If you want to get super picky, each MIDI channel has 128 MIDI notes, each with a potential 128 levels just for velocity, another 128 for aftertouch, and another 128 for note off. There is also the capability of 128 total things per channel AND per note, so really, technically there is a LOT that could be done.

Personally speaking, note on is the easiest way to trigger.

My advise would be to do some paperwork. You've made your scenes, now assign a note value to them ON PAPER first. This is so you can sequence or trigger it later.

Going old-school, using MasterTracksPro on the Mac, I had relatively easy access to 128 notes on any channel via the on-screen keyboard. What I am saying is you might have to think outside the box to get all your programming done. An 88-note keyboard may be able to be adjusted up or down the notes(my DS-8 can transpose), or else perhaps augmenting with percussion triggers to a brain to hit those other values. However, I bet most software sequences let you use the moues to input data, so I'm thinking that would be the most cost effective way to go.

However, this is my advise:
If you're going to go "MyDMX and sequencing, the best solution is 2-computer solution: one as the sequencer, one as MyDMX. ALSO, you NEED to use a multi-port MIDI interface, such as the M-Audio MIDISPort 2X2(for example). The reason for this is that you're going to need to tie the machines together via a MIDI cable, assign all your DMX to a port(say, B for example, using A for music).

This CAN be done as one-PC solution, but you have to ensure you're not looping MIDI as that will cause a MIDI feedback loop and cause your computer to hang. You also need to give yourself enough lead in to switch to MyDMX so it can be the foreground application. You run into a greater chance of crashing and problems doing it as a one-computer solution, and if you're on stage, you don't want that.

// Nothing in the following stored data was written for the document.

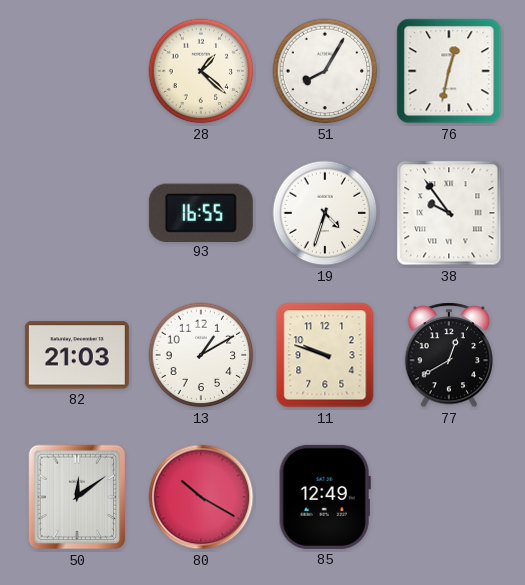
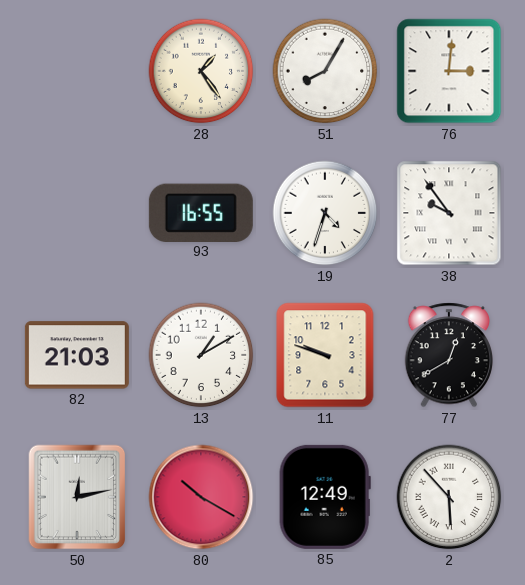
28: 1:22 -> 1:24
76: 12:32 -> 3:01
50: 12:09 -> 12:13
2: none -> 5:53
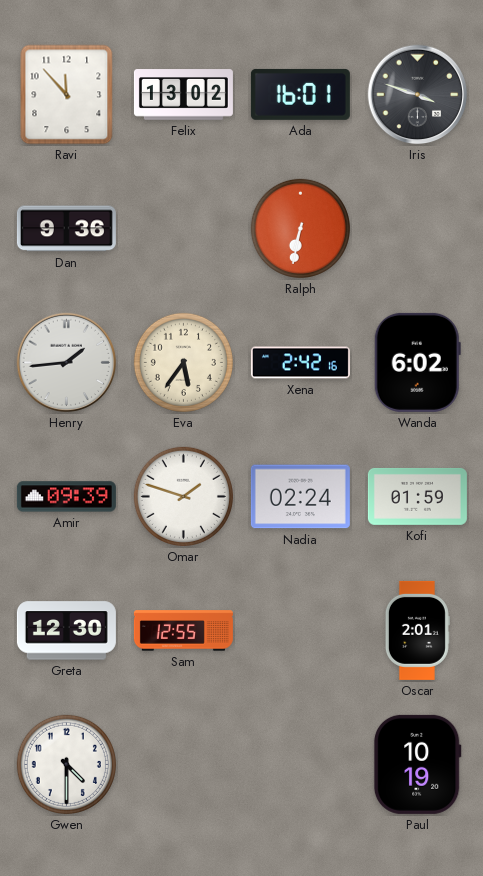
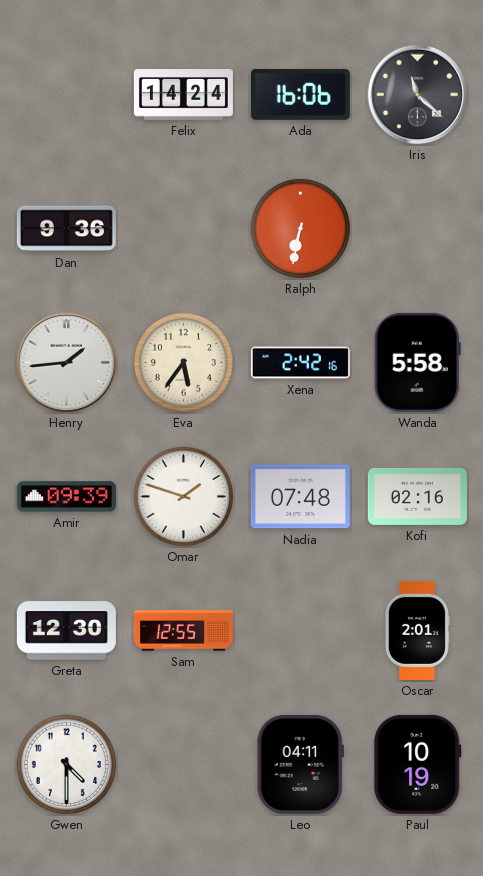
Ravi: 11:53 -> none
Felix: 13:02 -> 14:24
Ada: 16:01 -> 16:06
Iris: 3:48 -> 11:22
Wanda: 6:02 -> 5:58
Nadia: 02:24 -> 07:48
Kofi: 01:59 -> 02:16
Leo: none -> 04:11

In closing, you CAN do what you want, but regardless, you'll need at least 3 MIDI channels, assuming 128-notes each. If you feel better only using 88 notes per channel, then you need to dedicate 5 MIDI channels.

If you're feeling especially clever, you COULD bury your DMX data in your regular MIDI sequence using unused note values, which is fine if your equipment supports "restricted ranges of notes", which most modern stuff does support.I personally wouldnt' do that, but it COULD be done.

I don't recommend continuous controller devices, such as knobs and faders. While MyDMX will respond to it, it's not as reliable.